Step 1: Configure the BigQuery Connection

The first step is to define where your query will run. You use the BigQueryConfig class to specify your Google Cloud project and, optionally, the geographic location of your data.

from flyteplugins.bigquery import BigQueryConfig

# Configure the connection to your GCP project
bq_config = BigQueryConfig(
ProjectID="your-gcp-project-id",
Location="US" # Optional: defaults to project default
)

The BigQueryConfig object acts as the bridge between Flyte and your Google Cloud environment.

Step 2: Define the BigQuery Task

Next, you define the BigQueryTask. This task takes a SQL template and a set of inputs. You use Flyte's Golang-style templating syntax ({{ .input_name }}) to make your queries dynamic.

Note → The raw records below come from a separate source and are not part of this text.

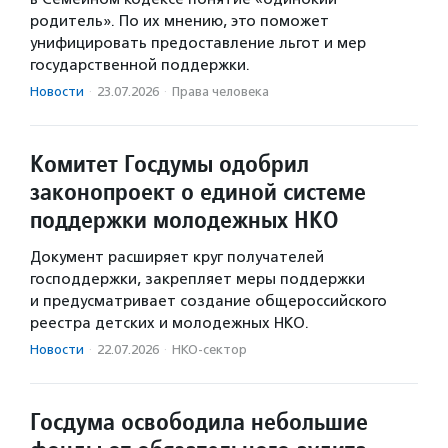
родитель». По их мнению, это поможет
унифицировать предоставление льгот и мер
государственной поддержки.
Новости
·
23.07.2026
·
Права человека
Комитет Госдумы одобрил
законопроект о единой системе
поддержки молодежных НКО
Документ расширяет круг получателей
господдержки, закрепляет меры поддержки
и предусматривает создание общероссийского
реестра детских и молодежных НКО.
Новости
·
22.07.2026
·
НКО-сектор
Госдума освободила небольшие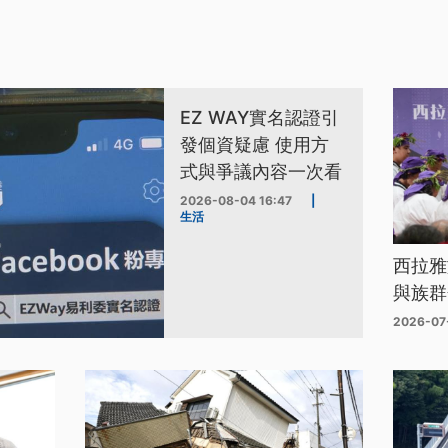
EZ WAY實名認證引
發個資疑慮 使用方
式與爭議內容一次看
2026-08-04 16:47
|
生活
西拉雅
與族群
2026-07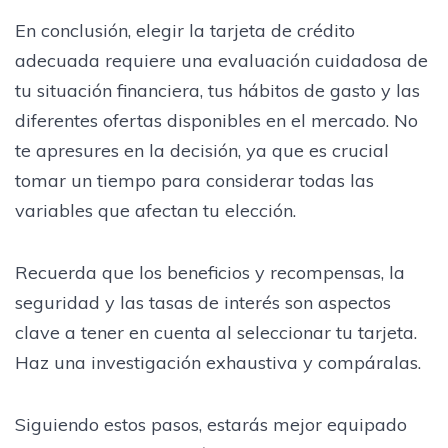
En conclusión, elegir la tarjeta de crédito
adecuada requiere una evaluación cuidadosa de
tu situación financiera, tus hábitos de gasto y las
diferentes ofertas disponibles en el mercado. No
te apresures en la decisión, ya que es crucial
tomar un tiempo para considerar todas las
variables que afectan tu elección.
Recuerda que los beneficios y recompensas, la
seguridad y las tasas de interés son aspectos
clave a tener en cuenta al seleccionar tu tarjeta.
Haz una investigación exhaustiva y compáralas.
Siguiendo estos pasos, estarás mejor equipado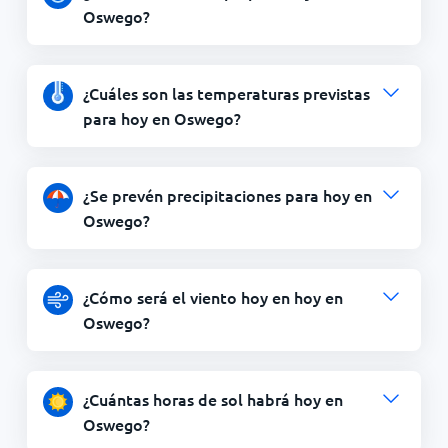
Oswego?
¿Cuáles son las temperaturas previstas
para hoy en Oswego?
¿Se prevén precipitaciones para hoy en
Oswego?
¿Cómo será el viento hoy en hoy en
Oswego?
¿Cuántas horas de sol habrá hoy en
Oswego?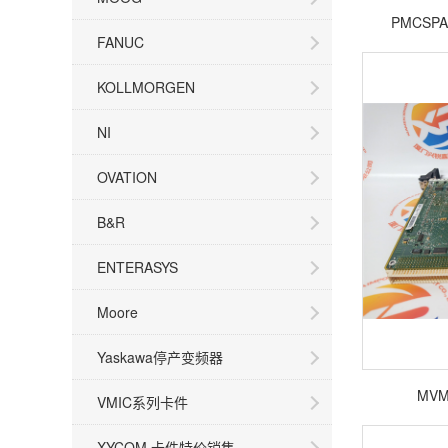
PMCSP
FANUC
KOLLMORGEN
NI
OVATION
B&R
ENTERASYS
Moore
Yaskawa停产变频器
MVM
VMIC系列卡件
XYCOM 卡件特价销售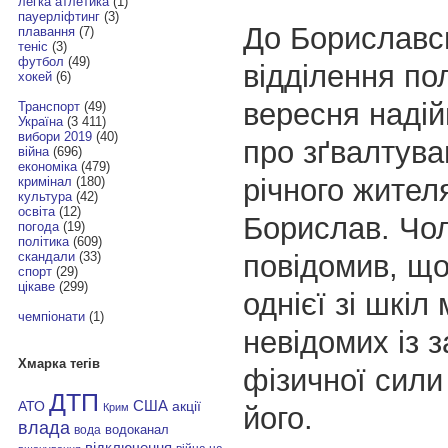
легка атлетика
(1)
пауерліфтинг
(3)
До Бориславс
плавання
(7)
теніс
(3)
футбол
(49)
відділення пол
хокей
(6)
вересня наді
Транспорт
(49)
Україна
(3 411)
вибори 2019
(40)
про зґвалтува
війна
(696)
економіка
(479)
річного жител
кримінал
(180)
культура
(42)
освіта
(12)
Борислав. Чол
погода
(19)
політика
(609)
повідомив, що
скандали
(33)
спорт
(29)
цікаве
(299)
однієї зі шкіл
чемпіонати
(1)
невідомих із 
Хмарка тегів
фізичної сили
ДТП
АТО
США
акції
його.
Крим
влада
водоканал
вода
відключення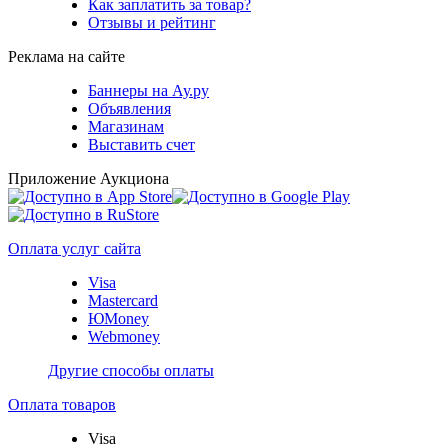
Как заплатить за товар?
Отзывы и рейтинг
Реклама на сайте
Баннеры на Ау.ру
Объявления
Магазинам
Выставить счет
Приложение Аукциона
Оплата услуг сайта
Visa
Mastercard
ЮMoney
Webmoney
Другие способы оплаты
Оплата товаров
Visa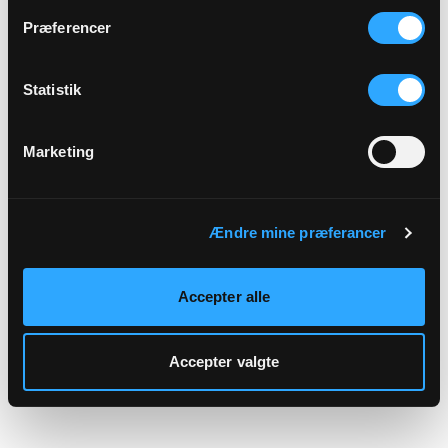
hjemmeside.
Præferencer
Statistik
Marketing
Ændre mine præferancer
Accepter alle
Accepter valgte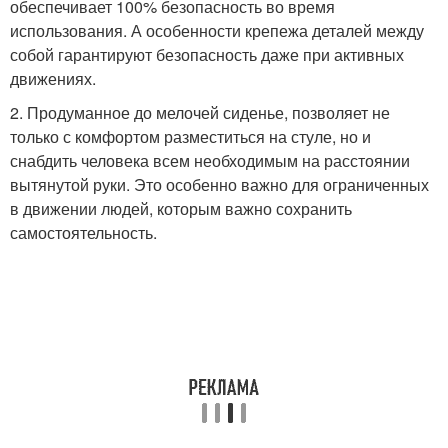
обеспечивает 100% безопасность во время
использования. А особенности крепежа деталей между
собой гарантируют безопасность даже при активных
движениях.
2. Продуманное до мелочей сиденье, позволяет не
только с комфортом разместиться на стуле, но и
снабдить человека всем необходимым на расстоянии
вытянутой руки. Это особенно важно для ограниченных
в движении людей, которым важно сохранить
самостоятельность.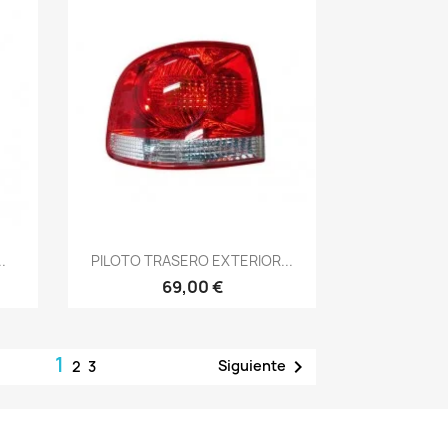
Vista rápida

.
PILOTO TRASERO EXTERIOR...
69,00 €
1

Siguiente
2
3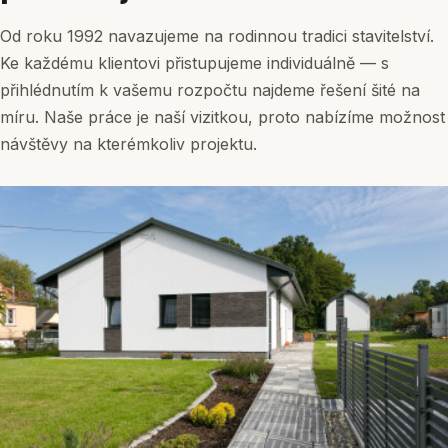
Od roku 1992 navazujeme na rodinnou tradici stavitelství.
Ke každému klientovi přistupujeme individuálně — s
přihlédnutím k vašemu rozpočtu najdeme řešení šité na
míru. Naše práce je naší vizitkou, proto nabízíme možnost
návštěvy na kterémkoliv projektu.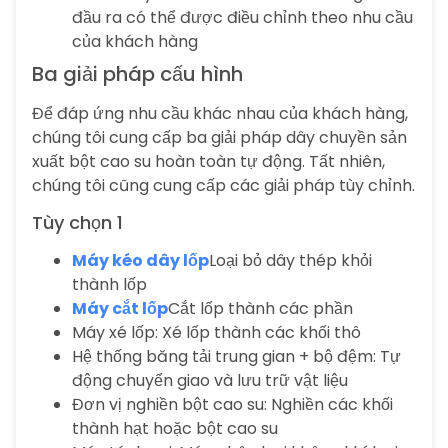
đầu ra có thể được điều chỉnh theo nhu cầu
của khách hàng
Ba giải pháp cấu hình
Để đáp ứng nhu cầu khác nhau của khách hàng,
chúng tôi cung cấp ba giải pháp dây chuyền sản
xuất bột cao su hoàn toàn tự động. Tất nhiên,
chúng tôi cũng cung cấp các giải pháp tùy chỉnh.
Tùy chọn 1
Máy kéo dây lốp
Loại bỏ dây thép khỏi
thành lốp
Máy cắt lốp
Cắt lốp thành các phần
Máy xé lốp: Xé lốp thành các khối thô
Hệ thống băng tải trung gian + bộ đệm: Tự
động chuyển giao và lưu trữ vật liệu
Đơn vị nghiền bột cao su: Nghiền các khối
thành hạt hoặc bột cao su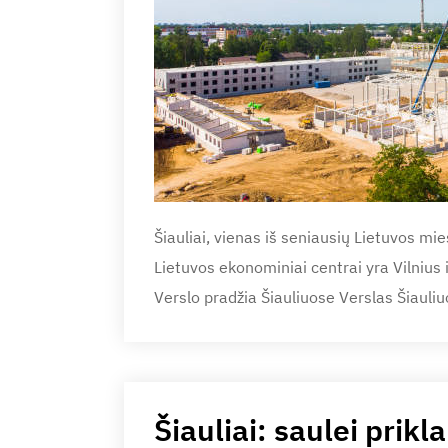
Šiauliai, vienas iš seniausių Lietuvos mies
Lietuvos ekonominiai centrai yra Vilnius i
Verslo pradžia Šiauliuose Verslas Šiauli
Šiauliai: saulei prik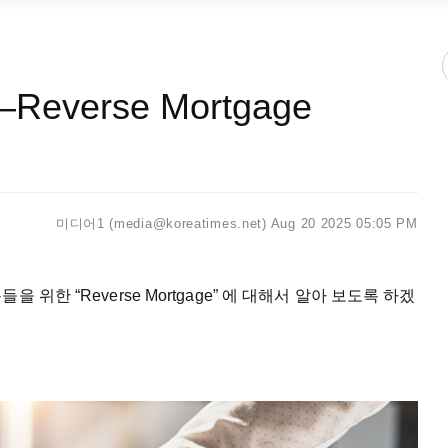
verse Mortgage
미디어1 (media@koreatimes.net)
Aug 20 2025 05:05 PM
위한 “Reverse Mortgage” 에 대해서 알아 보도록 하겠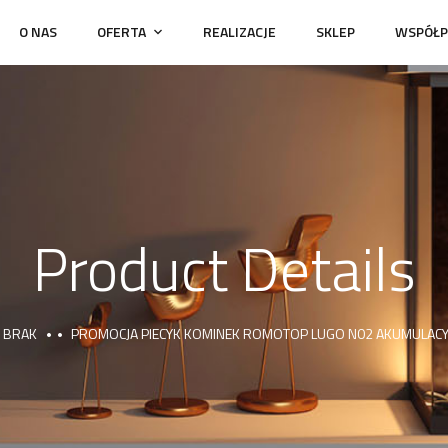
O NAS
OFERTA
REALIZACJE
SKLEP
WSPÓŁP
Product Details
BRAK
PROMOCJA PIECYK KOMINEK ROMOTOP LUGO N02 AKUMULACY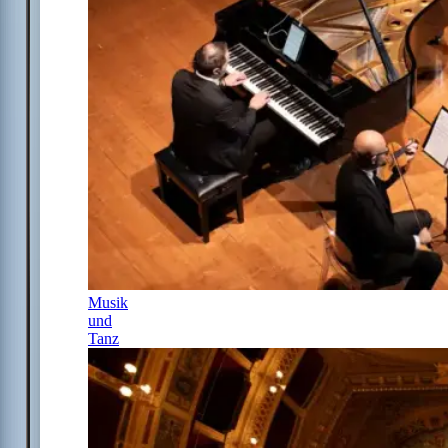
Musik
und
Tanz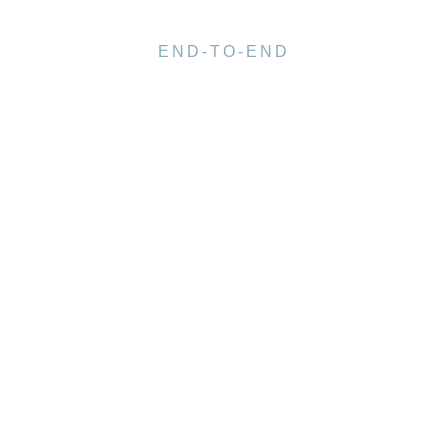
END-TO-END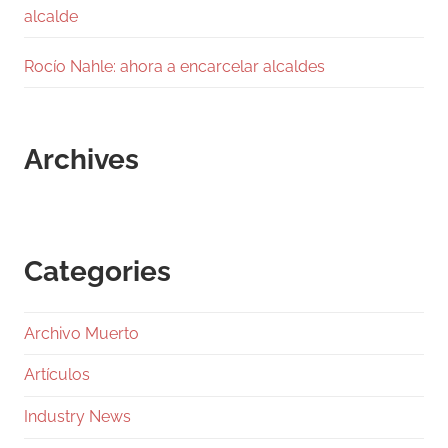
alcalde
Rocío Nahle: ahora a encarcelar alcaldes
Archives
Categories
Archivo Muerto
Artículos
Industry News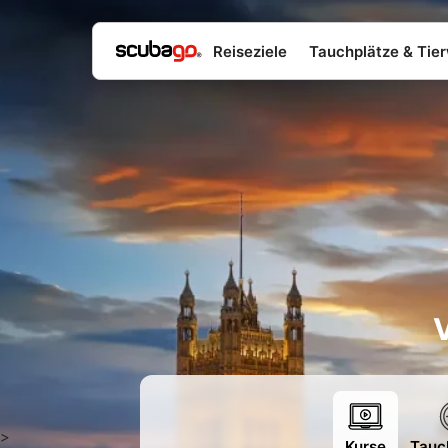
Reiseziele
Tauchplätze & Tier
V
>
Kurse
Tauc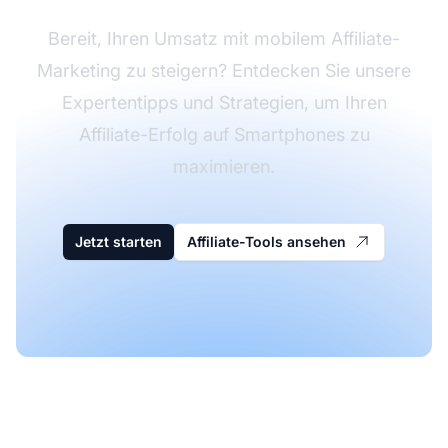
Bereit, Ihren Umsatz mit mobilem Affiliate-
Marketing zu steigern? Entdecken Sie unsere
Expertentipps und Strategien, um Ihren
Affiliate-Erfolg auf Smartphones zu
maximieren.
Jetzt starten
Affiliate-Tools ansehen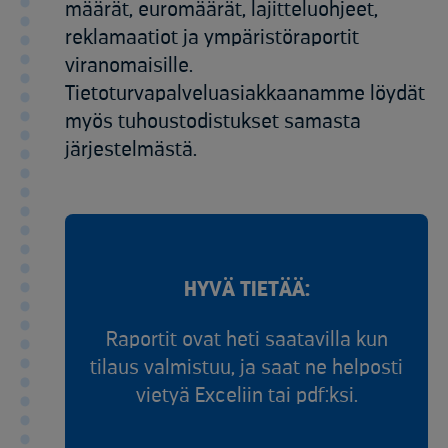
määrät, euromäärät, lajitteluohjeet,
reklamaatiot ja ympäristöraportit
viranomaisille.
Tietoturvapalveluasiakkaanamme löydät
myös tuhoustodistukset samasta
järjestelmästä.
HYVÄ TIETÄÄ:
Raportit ovat heti saatavilla kun
tilaus valmistuu, ja saat ne helposti
vietyä Exceliin tai pdf:ksi.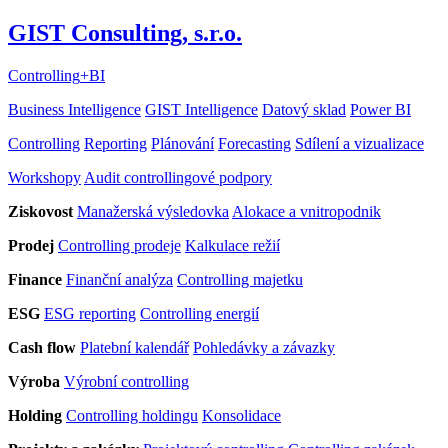
GIST Consulting, s.r.o.
Controlling
+
BI
Business Intelligence
GIST Intelligence
Datový sklad
Power BI
Controlling
Reporting
Plánování
Forecasting
Sdílení a vizualizace
Workshopy
Audit controllingové podpory
Ziskovost
Manažerská výsledovka
Alokace a vnitropodnik
Prodej
Controlling prodeje
Kalkulace režií
Finance
Finanční analýza
Controlling majetku
ESG
ESG reporting
Controlling energií
Cash flow
Platební kalendář
Pohledávky a závazky
Výroba
Výrobní controlling
Holding
Controlling holdingu
Konsolidace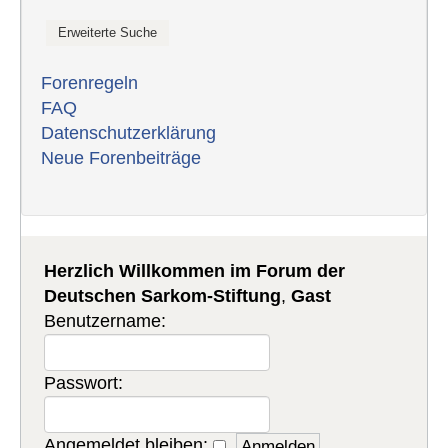
Forenregeln
FAQ
Datenschutzerklärung
Neue Forenbeiträge
Herzlich Willkommen im Forum der
Deutschen Sarkom-Stiftung
,
Gast
Benutzername:
Passwort:
Angemeldet bleiben:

from flyteplugins.bigquery import BigQueryTask
from flyte.io import DataFrame

# Define the task with inputs and a templated query
analytics_task = BigQueryTask(
name="user_event_query",
plugin_config=bq_config,
inputs={
"user_id": int,
"limit_count": int
},
output_dataframe_type=DataFrame,
query_template="""
SELECT user_id, event_type, timestamp
FROM `your-project.your_dataset.events`
WHERE user_id = {{ .user_id }}
LIMIT {{ .limit_count }}
"""
)

In this step:

  • inputs: Defines the names and types of variables you can use in your query.
  • query_template: The SQL statement. Note that BigQueryTask automatically normalizes this string by removing extra whitespace and newlines before execution.
  • output_dataframe_type: By setting this to DataFrame, Flyte knows to collect the query results and make them available for downstream tasks.

Step 3: Understand the Task Output

When you specify an output_dataframe_type, the BigQueryTask automatically creates an output named results. If you were to connect this task to another task in a workflow, you would access the data using this specific key.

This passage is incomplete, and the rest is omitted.